### Task details:
Each entry should be printed exactly, with its images omitted.

Extracted page text data:
____
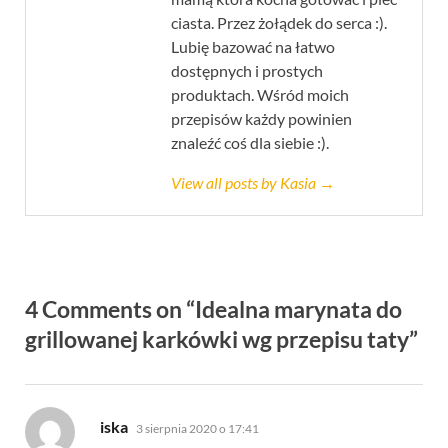
ciasta. Przez żołądek do serca :).
Lubię bazować na łatwo
dostępnych i prostych
produktach. Wśród moich
przepisów każdy powinien
znaleźć coś dla siebie :).
View all posts by Kasia →
4 Comments on “Idealna marynata do
grillowanej karkówki wg przepisu taty”
pisze:
iska
3 sierpnia 2020 o 17:41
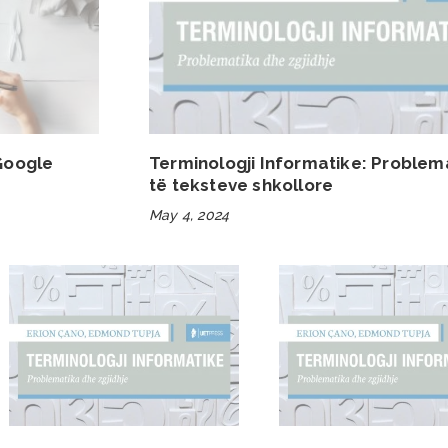
 Google
Terminologji Informatike: Problem
të teksteve shkollore
May 4, 2024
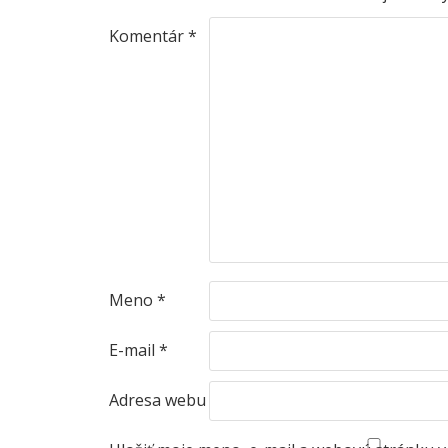
Komentár
*
Meno
*
E-mail
*
Adresa webu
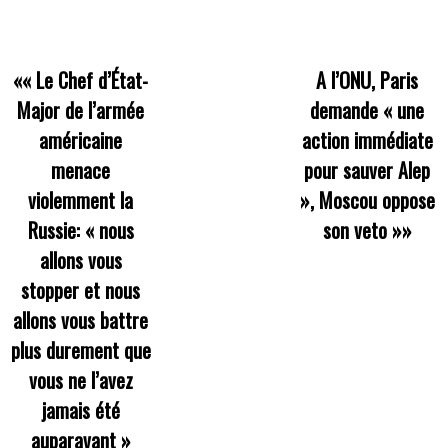
««
Le Chef d’État-
A l’ONU, Paris
Major de l’armée
demande « une
américaine
action immédiate
menace
pour sauver Alep
violemment la
», Moscou oppose
Russie: « nous
son veto
»»
allons vous
stopper et nous
allons vous battre
plus durement que
vous ne l’avez
jamais été
auparavant »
____
### Result for this exercise:
ciasta. Przez żołądek do serca :).
Lubię bazować na łatwo
dostępnych i prostych
produktach. Wśród moich
przepisów każdy powinien
znaleźć coś dla siebie :).
View all posts by Kasia →
4 Comments on “Idealna marynata do
grillowanej karkówki wg przepisu taty”
pisze:
iska
3 sierpnia 2020 o 17:41
 Google
Terminologji Informatike: Problem
të teksteve shkollore
May 4, 2024
Komentár
*
Meno
*
E-mail
*
Adresa webu
««
Le Chef d’État-
A l’ONU, Paris
Major de l’armée
demande « une
américaine
action immédiate
menace
pour sauver Alep
violemment la
», Moscou oppose
Russie: « nous
son veto
»»
allons vous
stopper et nous
allons vous battre
plus durement que
vous ne l’avez
jamais été
auparavant »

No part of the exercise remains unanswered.